Radio-collared marsh mongooses in KwaZulu-Natal were active from shortly after sunset until after midnight showing a crepuscular activity pattern.
A radio-collared male marsh mongoose in Dzanga-Sangha Special Reserve was most active during early mornings and late evenings, but rested by day in burrows situated in dry areas above water and mud in a dense cover of high grasses and climbing plants.

===Feeding behaviour and diet===
Feeding behaviour of eight captive marsh mongooses was studied in 1984. When the mongooses sighted prey in the water, they swam or walked towards it, used their digits to seek it out, but kept their heads above water. Once located, they grabbed it with the mouth and killed it outside the water.
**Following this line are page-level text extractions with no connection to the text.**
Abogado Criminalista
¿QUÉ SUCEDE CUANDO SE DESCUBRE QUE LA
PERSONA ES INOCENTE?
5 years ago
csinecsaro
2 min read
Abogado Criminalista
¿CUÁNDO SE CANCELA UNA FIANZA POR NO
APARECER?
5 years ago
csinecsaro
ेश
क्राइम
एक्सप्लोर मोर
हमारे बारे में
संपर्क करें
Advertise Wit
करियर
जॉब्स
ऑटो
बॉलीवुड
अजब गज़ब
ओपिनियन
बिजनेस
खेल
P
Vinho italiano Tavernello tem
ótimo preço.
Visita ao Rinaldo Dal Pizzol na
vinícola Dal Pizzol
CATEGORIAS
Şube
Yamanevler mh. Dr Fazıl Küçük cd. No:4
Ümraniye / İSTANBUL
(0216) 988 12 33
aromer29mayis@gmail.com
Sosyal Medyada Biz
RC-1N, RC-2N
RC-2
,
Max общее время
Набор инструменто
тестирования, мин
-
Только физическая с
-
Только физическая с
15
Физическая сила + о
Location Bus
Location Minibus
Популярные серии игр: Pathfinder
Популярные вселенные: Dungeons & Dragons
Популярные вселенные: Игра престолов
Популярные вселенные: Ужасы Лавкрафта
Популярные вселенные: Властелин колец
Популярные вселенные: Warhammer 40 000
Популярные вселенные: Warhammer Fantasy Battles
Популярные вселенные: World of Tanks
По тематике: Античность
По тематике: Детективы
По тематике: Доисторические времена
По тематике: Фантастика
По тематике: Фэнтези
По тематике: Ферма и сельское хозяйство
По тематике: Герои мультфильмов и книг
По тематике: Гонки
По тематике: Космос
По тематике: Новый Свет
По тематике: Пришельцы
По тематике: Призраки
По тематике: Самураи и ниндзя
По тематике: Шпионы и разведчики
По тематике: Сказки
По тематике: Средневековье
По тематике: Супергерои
They killed rodents and frogs by biting them in the head, and occasionally also shook them. When finished eating, they wiped their mouths with the forefeet. They broke eggs by throwing them backwards between the legs.
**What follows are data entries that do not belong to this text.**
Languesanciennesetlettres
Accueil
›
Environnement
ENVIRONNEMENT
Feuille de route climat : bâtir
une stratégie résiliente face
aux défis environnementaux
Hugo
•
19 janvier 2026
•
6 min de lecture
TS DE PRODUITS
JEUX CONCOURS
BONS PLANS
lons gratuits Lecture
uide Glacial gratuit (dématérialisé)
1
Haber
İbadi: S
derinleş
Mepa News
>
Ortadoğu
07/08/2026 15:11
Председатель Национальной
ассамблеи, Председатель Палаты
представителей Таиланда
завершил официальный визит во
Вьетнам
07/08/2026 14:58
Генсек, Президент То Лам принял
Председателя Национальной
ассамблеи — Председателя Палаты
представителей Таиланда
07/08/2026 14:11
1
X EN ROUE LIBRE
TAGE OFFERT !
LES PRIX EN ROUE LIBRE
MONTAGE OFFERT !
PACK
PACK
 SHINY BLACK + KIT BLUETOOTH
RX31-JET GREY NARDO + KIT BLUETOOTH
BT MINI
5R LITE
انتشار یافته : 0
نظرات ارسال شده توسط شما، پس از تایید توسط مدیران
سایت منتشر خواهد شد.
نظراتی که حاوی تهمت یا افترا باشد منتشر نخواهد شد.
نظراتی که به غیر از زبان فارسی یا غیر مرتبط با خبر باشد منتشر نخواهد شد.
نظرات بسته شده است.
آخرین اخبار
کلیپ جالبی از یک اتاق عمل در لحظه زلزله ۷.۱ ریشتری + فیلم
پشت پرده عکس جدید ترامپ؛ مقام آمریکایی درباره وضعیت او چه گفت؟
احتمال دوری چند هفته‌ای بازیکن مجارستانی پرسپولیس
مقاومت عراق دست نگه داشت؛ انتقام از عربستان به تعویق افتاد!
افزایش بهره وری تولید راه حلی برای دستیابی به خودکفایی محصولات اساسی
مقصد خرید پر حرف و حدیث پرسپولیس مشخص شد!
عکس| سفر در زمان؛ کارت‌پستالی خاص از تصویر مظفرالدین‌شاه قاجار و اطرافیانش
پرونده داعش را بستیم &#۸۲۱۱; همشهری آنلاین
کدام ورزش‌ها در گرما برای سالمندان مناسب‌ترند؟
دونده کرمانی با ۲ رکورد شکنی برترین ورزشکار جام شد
Scat of marsh mongooses collected around Lake St Lucia contained foremost remains of crustaceans, amphibians, insects and fish. Marsh mongooses were observed while carrying mudcrabs (Scylla serrata) ashore. They removed the chelipeds and opened the sternum to feed on the body contents.
They deposit scat at specific latrine sites located on low shrubs, on rocks or sand well away from the water edge. Scat of marsh mongoose collected in a rocky coastal habitat contained remains of sandhoppers, shore crab (Cyclograpsus punctatus), pink-lipped topshell (Oxystele sinensis) and Tropidophora snails.
Research in southeastern Nigeria revealed that the marsh mongoose has an omnivorous diet. It feeds on rodents like giant pouched rats (Cricetomys), Temminck's mouse (Mus musculoides), Tullberg's soft-furred mouse (Praomys tulbergi), grass frogs (Ptychadena), crowned bullfrog (Hoplobatrachus occipitalis), herald snake (Crotaphopeltis hotamboeia), mudskippers (Periophthalmus), insects such as spiders and Coleoptera, snails and slugs, Bivalvia, Decapoda as well as fruits, berries and seeds.

===Reproduction===
After a gestation of 69 to 80 days, females give birth to a litter of two to three young, which are fully furred. Their eyes open between the 9th and 14th day, pupils are bluish at first and change to brown at the age of three weeks. Their ear canal opens between the 17th and 28th day. Females start weaning their offspring earliest on the 30th day, and young are fully weaned by the age of two months.

==Threats==
In 2006, it was estimated that about 950 marsh mongooses are hunted annually in the Cameroon part of the Cross–Sanaga–Bioko coastal forests.